Ketika banjir 2020 lalu, RW 03 kediaman Aitini dan Ayu, beserta Kompleks Adipura sama-sama didatangi banjir. Di Adipura, ketinggian air dilaporkan mencapai 70 centimeter yang berdampak kepada ratusan rumah di komplek itu. Warga menduga banjir disebabkan akibat pembangunan kereta cepat dan komplek elite.
Untuk menyelesaikan persoalan banjir di kawasan Gedebage, pemerintah sudah banyak menggelontorkan dana dan program. Misalnya, di era Wali Kota Ridwan Kamil dibangun infrastruktur Tol Air sepanjang 150 meter dengan dua mesin pompa yang berfungsi untuk menyerap genangan air.

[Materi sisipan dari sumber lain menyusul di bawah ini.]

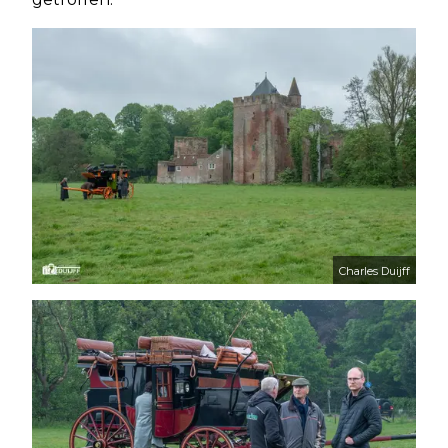
Charles Duijff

Banyak pembangunan infrastruktur lainnya, seperti pembangunan Rumah Pompa Rancabolang yang dibangun oleh Pemkot Bandung pada 2022 lalu, Rumah Pompa Saluran Adipura yang telah dibangun lebih dulu, Kolam Retensi Gedebage, hingga pelebaran cross drain dan gorong-gorong di Jalan Soekarno Hatta pada akhir 2023.

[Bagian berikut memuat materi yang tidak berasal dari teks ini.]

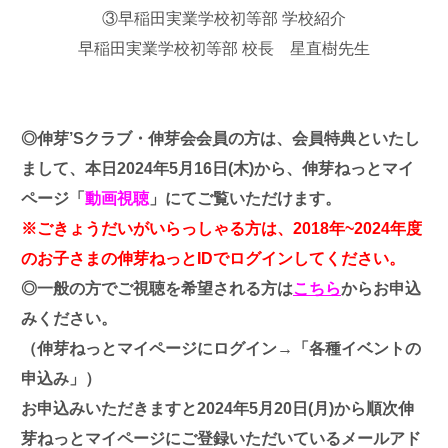
③早稲田実業学校初等部 学校紹介
早稲田実業学校初等部 校長 星直樹先生
◎伸芽’Sクラブ・伸芽会会員の方は、会員特典といたし
まして、
本日2024年5月16日(木)から、伸芽ねっとマイ
ページ「
動画視聴
」にてご覧いただけます。
※ごきょうだいがいらっしゃる方は、2018年~2024年度
のお子さまの伸芽ねっとIDでログインしてください。
◎一般の方でご視聴を希望される方は
こちら
からお申込
みください。
（伸芽ねっとマイページにログイン→「各種イベントの
申込み」）
お申込みいただきますと2024年5月20日(月)から順次伸
芽ねっとマイページにご登録いただいているメールアド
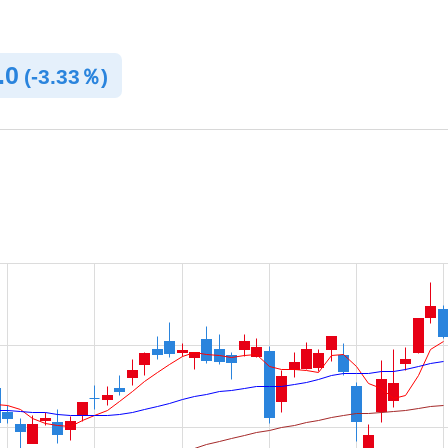
.0
(
-
3.33％)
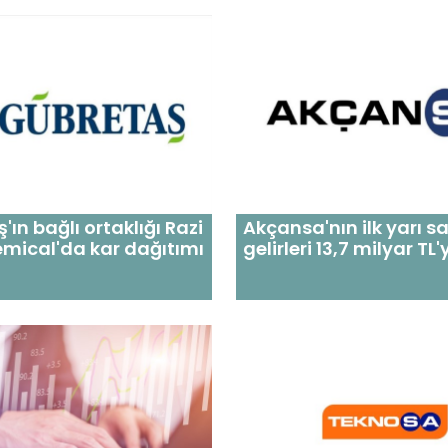
'ın bağlı ortaklığı Razi
Akçansa'nın ilk yarı sa
mical'da kar dağıtımı
gelirleri 13,7 milyar TL'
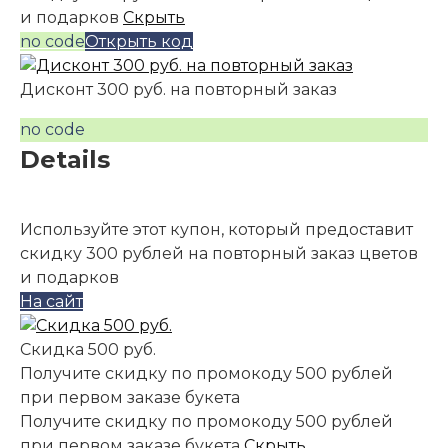
и подарков
Скрыть
no code
Открыть код
Дисконт 300 руб. на повторный заказ
no code
Details
Используйте этот купон, который предоставит
скидку 300 рублей на повторный заказ цветов
и подарков
На сайт
Скидка 500 руб.
Получите скидку по промокоду 500 рублей
при первом заказе букета
Получите скидку по промокоду 500 рублей
при первом заказе букета
Скрыть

Pj. Wali Kota Bandung Bambang Tirtoyuliono mengakui upaya penanganan banjir di Gedebage belum optimal. Namun, ia optimis upaya yang dilakukan Pemkot Bandung bisa membuahkan hasil, salah satunya dengan kehadiran kolam retensi Gedebage.

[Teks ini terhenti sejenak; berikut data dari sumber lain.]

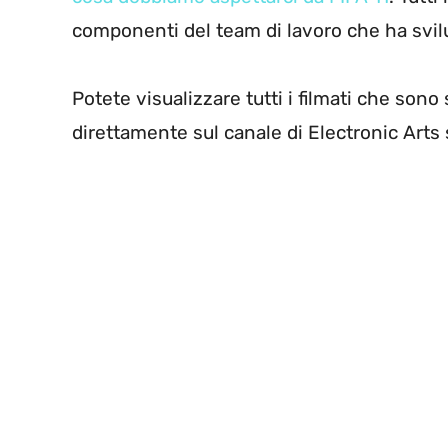
componenti del team di lavoro che ha svil
Potete visualizzare tutti i filmati che sono 
direttamente sul canale di Electronic Arts s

“Memang belum optimal, tapi sudah bisa menurunkan debit airnya. Intensitas, frekuensi, dan volumenya sudah bisa kita turunkan,” kata Bambang, dikutip dari laman resmi, Jumat, 15 Desember 2023.
Bambang juga menyebutkan, usai memperbaiki dan memperlebar crossing drain dan gorong-gorong di Jalan Soekarno Hatta, Pemkot Bandung akan menambah satu kolam retensi baru di segmen Jalan Soekarno Hatta ke arah Jalan Rumah Sakit. Ia mengklaim, pembangunan kolam retensi signifikan menurunkan potensi banjir di kawasan tersebut.
Namun begitu, setiap kali musim hujan datang dengan intensitas tinggi dan lebat, banjir di Gedebage sudah dianggap biasa, saking seringnya bencana ini terjadi. Berbeda dengan saat kawasan Braga yang diterjang banjir tempo hari, semuanya bergerak sigap mengingat lokasinya hanya sepelemparan batu dari pusat pemerintahan kota Bandung.
Warga Gedebage sudah lama berharap tidak ada lagi banjir sebagaimana dulu. Ayu tak muluk-muluk meminta solusi seperti apa kepada pemerintah. Ia tegas menyebutkan, penanganan banjir harus dilakukan lebih optimal dan lebih serius. Sama halnya dengan Aitini, apa pun solusi yang dilakukan pemerintah, hendaknya membuat kawasan itu tidak harus disergap banjir.
“Pinginnya embung banjir we, apa pun, mbung banjir, yang enak we kitu. Kumaha carana kitu, ulah banjir,” tegas Aitini.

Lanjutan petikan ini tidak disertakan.